Another example. The shingles vaccine reduces shingles 60%. That means, dropping from 3 in 100 to 1 in 100. What is the risk if we do nothing, and what is the risk if we do something.

This is why most published research findings are false. Every time we do a test, there's a 5% chance of finding something falsely. So if we do enough tests we will find things falsely.

Funny things happen. A woman saw Donald Trump in vegan butter. It doesn't mean anything. When you do more and more studies, the number of false results will increase. But this only proves that random chance happens.

How many ways are there to measure a runny nose. Example from Cochrane - weight of Kleenex, amount of air going through nose, etc. You can always get enough numbers to find what you want.

4. Perspective is Everything

Best = new and expensive. Butter on a stick. Hairy-leg leggings (named: 'anti-pervert stockings').

Do you get what you pay for? Test of people given the same pill, different price. All were placebos. 85% of the expensive, vs 61% in the discounted group, thought the pain was relieved. This is a statistically significant outcome. So, if it's more expensive, it's better.

Similar test with a 'new' puffer (old puffer in a new case). About 50% said it was better (25% said it was worse).

Confusing messages. What do people think when we say "it's uncommon"? The EU-assigned meaning is 0.1-1%. "Very rare" means "less than 0.01%. But the patients have very different understandings. "Uncommon" is 18%, "very rare" is 2%.

When we're using general language, we're distracting people from the truth, and we're not helping their understanding at all.

A 1966 stdy called 200/100 BP "mild hypertension". This was because we had just begin to look at hypertension then. Our standards change. Blood sugar. BMI.


Q. So - how do we solve this?

We look at industry and they are definitely culprits. But CIHR receivers are also likely to change the result of their studies to get better outcomes.

It requires us to continue what we're dong, but to be honest about this predisposition bias, and the need we feel to find something positive. And we need the pictographs that show what it's like when we do nothing vs. doing something.

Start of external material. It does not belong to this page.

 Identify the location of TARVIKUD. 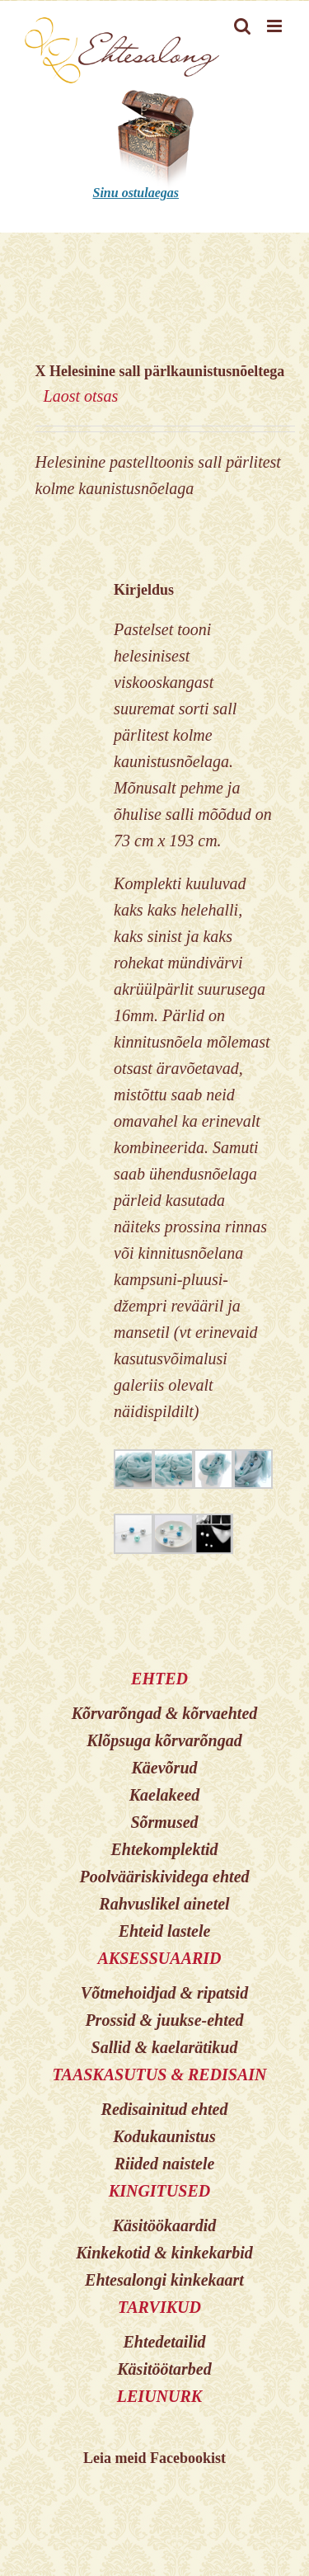 (159, 2307).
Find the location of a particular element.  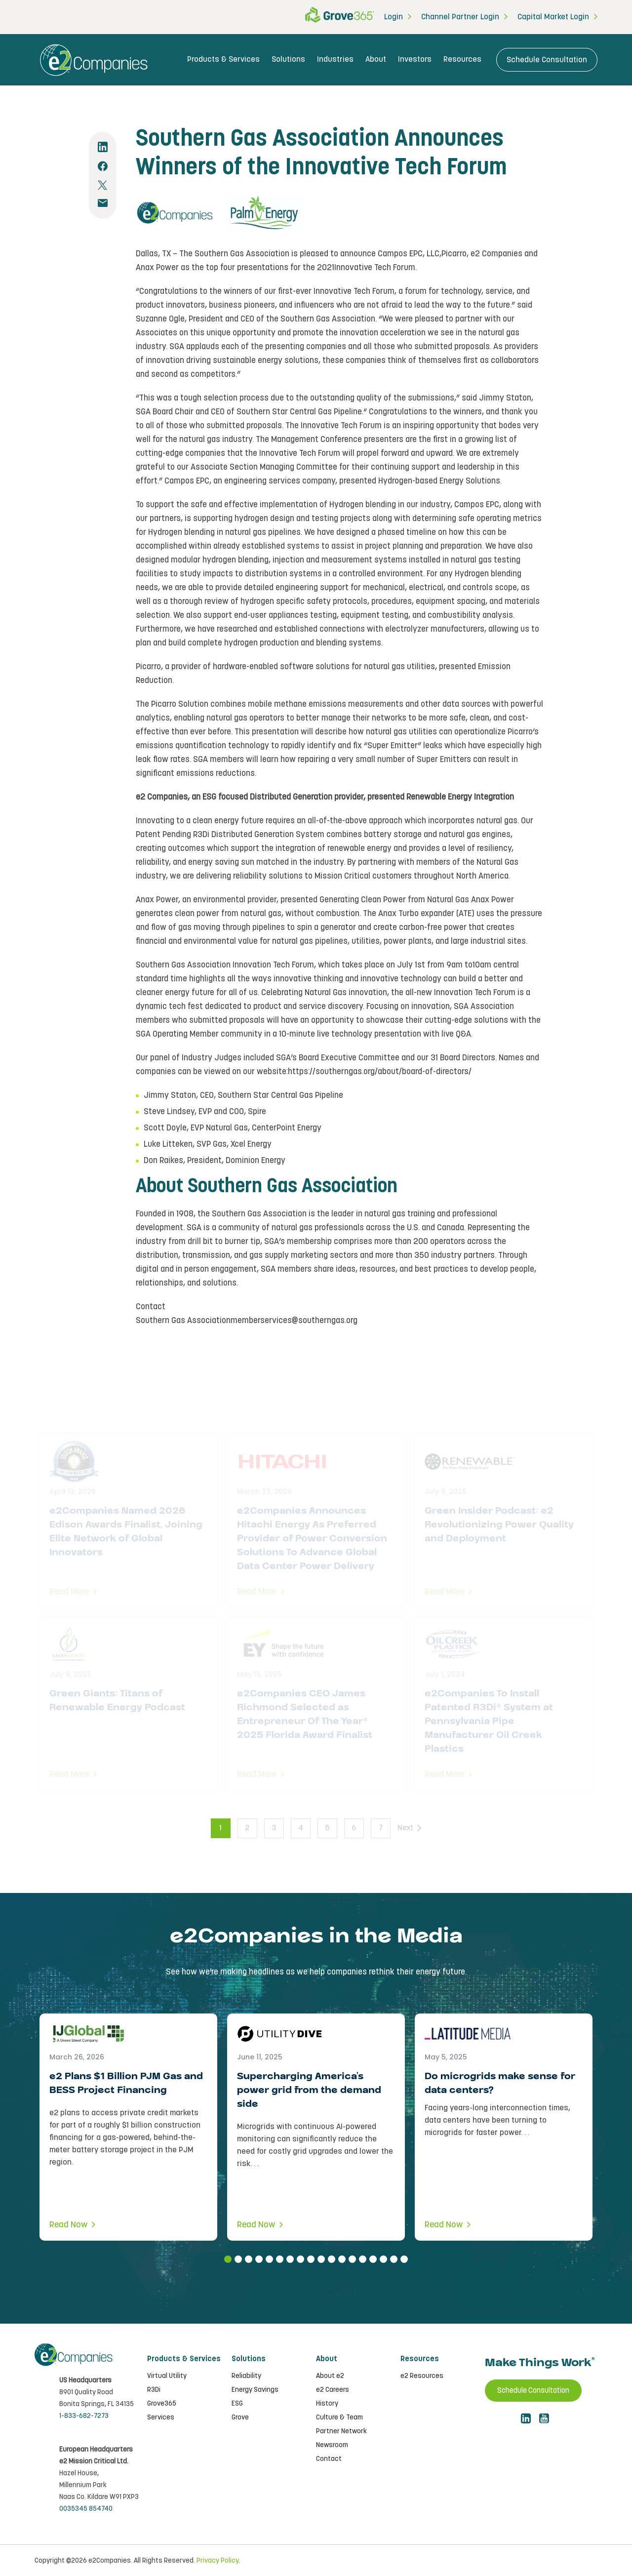 1-833-682-7273 is located at coordinates (84, 2415).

Q. Maybe if we reduced our allowable errors? Then we have a lot fewer things we can say are 'true'.

It frustrates me that we have turned to dichotomous answers. We don't have 'truth'. We have probabilities. I would like us to gravitate toward what the probability of something is. The confidence interval actually speaks to what the probabilities. If I just said "this works" that's truth, but there's deception in there.